Here are my reviews for Eight for Silver, R#J, and Jockey from the 2021 Sundance Film Festival.
Eight for Silver
Within the first five minutes of Sean Ellis’ Eight for Silver we see body parts being amputated and bullets being graphically removed from a body all to the backdrop of World War I. This immediately sets the tone for what we are about to witness for the next nearly two hours: a film that is brutal, violent, and grim.
Following the World War I sequence, we flash back to thirty-five years prior to the late 1800’s. Seamus Laurent (Alistair Petrie) owns acres of land and there is a group of traveling gypsies staying on a part of it. Refusing to leave, Laurent has all the gypsies killed in horrific ways, though not without one of them putting a curse on the land. Days later, it appears that an animal has attacked a boy in the village, which brings John McBride (Boyd Holbrook) into town to investigate. Through his investigations, however, Boyd figures out that it isn’t just an ordinary animal wreaking havoc all over town, but something much bigger and much darker.
Eight for Silver is a dark, twisted fantasy period piece and Ellis keeps its gloomy tone with a gray color pallet and horrific, graphic, bloody violence. The production design and costumes are stellar and really keep us in the time-period. Though I liked the look and feel of this movie, there are some issues with the visual effects that really take you out of them movie. Certain things look un-rendered and rushed and I wish Ellis and his team took more time on making sure the visual effects looked as good as everything else.
The films biggest flaw is its incredibly thin characters, which ultimately hurts majority of the performances. Holbrook gives the best performance in the film and it is one of the better performances I have seen from him. There is a calm, calculated demeanor to McBride, yet a lot boiling beneath the surface. Holbrook to own the screen and makes me want to see him hunt dark creatures more. None of the other characters matter and neither do the performances.
Led by Boyd Holbrook’s excellent performance and great visuals, Eight for Silver is a tough and brutal period drama.
Romeo and Juliet is one of the most popular literally pieces ever created. It has been adapted countless times on the stage and on screen. You would think that at this point there could possibly be no other way to tell this classic story of forbidden love.
Well, think again. Director Carey Williams has made the most original adaptation of Romeo and Juliet since Baz Luhrman’s 1996 version. Set in today’s world and told entirely through social media platforms, like Instagram, Tik Tok, and Twitter, while also keeping the Shakespearean dialog, Williams has modernized the classic story for the times that we live in.
The gimmick of showing the story all through social media is rather effective and creative. They use all sorts of social media throughout the movie, from Instagram Live to show fights between the Capulets and the Montague’s, a constant occurrence in today’s society of streaming fights, to the text messages between Rome and Juliet, and it all works well, mainly because the film fully commits to the gimmick for the entire film. It was also interesting how Williams, along with co-writers Oleksii Sobolev and Rickie Castaneda, had the actors speak in perfect Shakespearean dialect, yet through text messages they talked with modern slang. It doesn’t make a whole lot of sense, but it somehow worked.
This is also an insightful look at love in the modern era, where the first major moment in the relationship is not the first kiss, but the first gif. The story of Romeo and Juliet is still at the core of the film and even though the performances leaves something to be desired, you still buy into the two of them loving each other.
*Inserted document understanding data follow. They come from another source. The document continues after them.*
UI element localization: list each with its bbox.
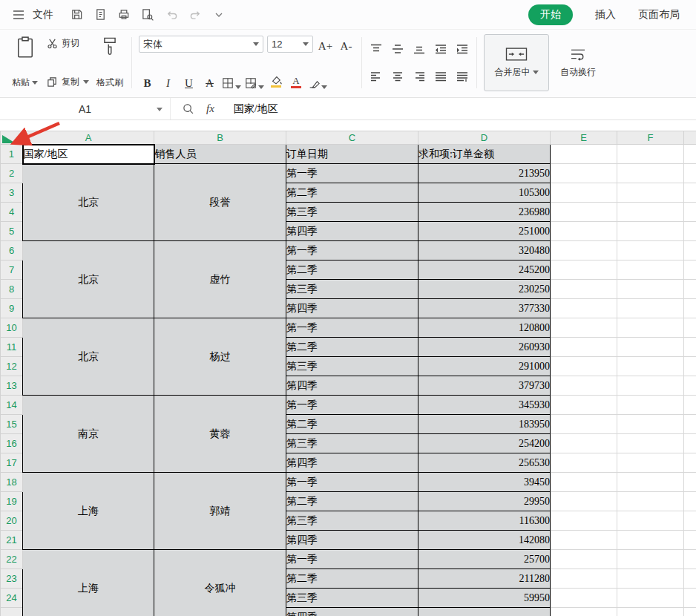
copy-button[interactable]: 复制 [47,76,89,88]
row-header-9[interactable]: 9 [1,299,23,318]
distributed-align-button[interactable] [455,71,470,82]
cell-empty[interactable] [684,569,696,589]
tab-home[interactable]: 开始 [528,4,573,25]
cell-empty[interactable] [684,261,696,280]
cell-quarter[interactable]: 第三季 [286,434,418,453]
cell-empty[interactable] [684,415,696,434]
align-right-button[interactable] [412,71,427,82]
cell-empty[interactable] [617,608,684,616]
row-header-4[interactable]: 4 [1,203,23,222]
row-header-1[interactable]: 1 [1,145,23,164]
row-header-21[interactable]: 21 [1,531,23,550]
cell-empty[interactable] [617,280,684,299]
row-header-18[interactable]: 18 [1,473,23,492]
column-header-overflow[interactable] [684,131,696,145]
print-icon[interactable] [113,5,135,24]
draw-border-button[interactable] [245,73,264,90]
cell-empty[interactable] [617,299,684,318]
cell-region[interactable]: 南京 [23,396,154,473]
cell-amount[interactable]: 183950 [418,415,551,434]
cell-person[interactable]: 黄蓉 [154,396,286,473]
cell-quarter[interactable]: 第四季 [286,608,418,616]
column-header-B[interactable]: B [154,131,286,145]
row-header-24[interactable]: 24 [1,589,23,608]
row-header-3[interactable]: 3 [1,183,23,203]
cell-empty[interactable] [684,145,696,164]
cell-amount[interactable]: 260930 [418,338,551,357]
export-icon[interactable] [89,5,111,24]
cell-empty[interactable] [551,492,617,511]
save-icon[interactable] [65,5,88,24]
cell-empty[interactable] [684,280,696,299]
align-left-button[interactable] [369,71,384,82]
undo-icon[interactable] [160,5,183,24]
row-header-12[interactable]: 12 [1,357,23,376]
cell-amount[interactable]: 105300 [418,183,551,203]
cell-empty[interactable] [617,569,684,589]
cell-quarter[interactable]: 第二季 [286,415,418,434]
cell-empty[interactable] [551,589,617,608]
row-header-23[interactable]: 23 [1,569,23,589]
cell-quarter[interactable]: 第一季 [286,318,418,338]
cell-quarter[interactable]: 第一季 [286,396,418,415]
align-bottom-button[interactable] [412,43,427,55]
cell-empty[interactable] [551,473,617,492]
row-header-16[interactable]: 16 [1,434,23,453]
merge-center-button[interactable]: 合并居中 [484,34,549,91]
cell-empty[interactable] [684,222,696,241]
cell-amount[interactable]: 236980 [418,203,551,222]
align-center-button[interactable] [390,71,405,82]
font-size-select[interactable]: 12 [267,36,313,53]
cell-person[interactable]: 郭靖 [154,473,286,550]
cell-header[interactable]: 求和项:订单金额 [418,145,551,164]
select-all-corner[interactable] [1,131,23,145]
cell-amount[interactable]: 291000 [418,357,551,376]
cell-region[interactable]: 北京 [23,164,154,241]
column-header-E[interactable]: E [551,131,617,145]
cell-quarter[interactable]: 第四季 [286,222,418,241]
row-header-19[interactable]: 19 [1,492,23,511]
paste-button[interactable]: 粘贴 [9,34,41,91]
cell-empty[interactable] [617,338,684,357]
cell-empty[interactable] [551,318,617,338]
cell-empty[interactable] [551,338,617,357]
cell-empty[interactable] [617,473,684,492]
cell-empty[interactable] [684,376,696,396]
cell-header[interactable]: 订单日期 [286,145,418,164]
cell-empty[interactable] [617,164,684,183]
cell-A1-active[interactable]: 国家/地区 [23,145,154,164]
cell-empty[interactable] [551,261,617,280]
decrease-font-button[interactable]: A- [338,36,355,53]
cell-empty[interactable] [617,511,684,531]
cell-empty[interactable] [551,183,617,203]
cell-person[interactable]: 杨过 [154,318,286,396]
cell-person[interactable]: 虚竹 [154,241,286,318]
row-header-6[interactable]: 6 [1,241,23,261]
cell-empty[interactable] [684,550,696,569]
cell-amount[interactable]: 142080 [418,531,551,550]
cell-person[interactable]: 令狐冲 [154,550,286,616]
cell-quarter[interactable]: 第二季 [286,183,418,203]
borders-button[interactable] [222,73,241,90]
cell-empty[interactable] [551,453,617,473]
row-header-15[interactable]: 15 [1,415,23,434]
redo-icon[interactable] [184,5,206,24]
cell-empty[interactable] [617,453,684,473]
cell-empty[interactable] [684,531,696,550]
fill-color-button[interactable] [268,76,284,88]
cell-amount[interactable]: 59950 [418,589,551,608]
cell-empty[interactable] [551,434,617,453]
cell-amount[interactable]: 211280 [418,569,551,589]
cell-amount[interactable]: 39450 [418,473,551,492]
formula-bar-value[interactable]: 国家/地区 [226,102,278,116]
cell-empty[interactable] [551,280,617,299]
tab-insert[interactable]: 插入 [595,8,616,22]
cell-empty[interactable] [684,318,696,338]
cell-quarter[interactable]: 第三季 [286,357,418,376]
cell-empty[interactable] [551,396,617,415]
cut-button[interactable]: 剪切 [47,37,89,50]
cell-empty[interactable] [684,473,696,492]
cell-empty[interactable] [551,608,617,616]
cell-empty[interactable] [684,164,696,183]
underline-button[interactable]: U [180,73,197,90]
It’s one of the strangest adaptations you’ll ever see, but R#J effectively works as a new modern take on the Shakespearean classic.
Jockey is a movie about an aging jockey (Clifton Collins Jr.) trying to win the final big race when a hot young rider (Moises Arias) comes long claiming to be his son. It is a fascinating character study that takes us into the world of horse racing and the dangers jockey’s face every day.
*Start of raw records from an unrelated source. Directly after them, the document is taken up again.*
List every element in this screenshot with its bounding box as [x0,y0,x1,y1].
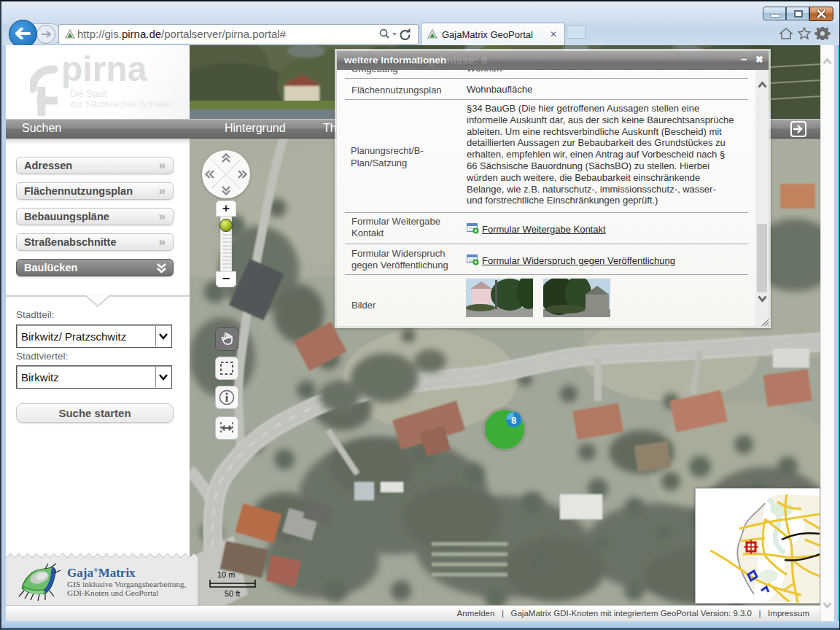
svg-text:zur Sächsischen Schweiz: zur Sächsischen Schweiz [70,99,174,109]
svg-text:50 ft: 50 ft [225,589,240,598]
svg-text:10 m: 10 m [217,570,235,579]
svg-text:Die Stadt: Die Stadt [70,89,108,99]
svg-text:pirna: pirna [61,50,147,88]
svg-text:8: 8 [511,415,516,426]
Clifton Collins Jr. has been a great character actor for three decades now. He fits the mantra of a “that guy” actor in that you have probably seen him in a movie or television show before yet did not even realize it or know his name. Jockey sees Collins Jr. in rare form as our lead character and he makes the best of it. In nearly every shot of the movie, Collins Jr. gives us the full picture of this aging jockey. We see the emotional tole the sport has put on him, the physical tole from countless falls and broken bones, and the new slice of life this new rider and son has sparked in him. It is sensational work from a great actor and one of the best performances of his career.
Director/co-writer Clint Bentley thoroughly and quietly shows us the world of being a jockey. These are not big-time Kentucky Derby racers, however, but racers on the smaller level who do this because they love the sport. There isn’t a lot of racing in this one but that only makes the movie more interesting. We are taken into the locker rooms and see the comradary of the riders. We are taken into the therapy sessions where riders talk about traumatic injuries that they have had. We see in the stables and the celebratory parties after a victory. This is a behind-the-curtain sports movie about a sport few of us truly know anything about.
It hits a few slow moments and it’s pretty predictable where the story is going to go, but Jockey is an insightful, thorough, compelling movie featuring beautiful cinematography and a terrific Clifton Collins Jr.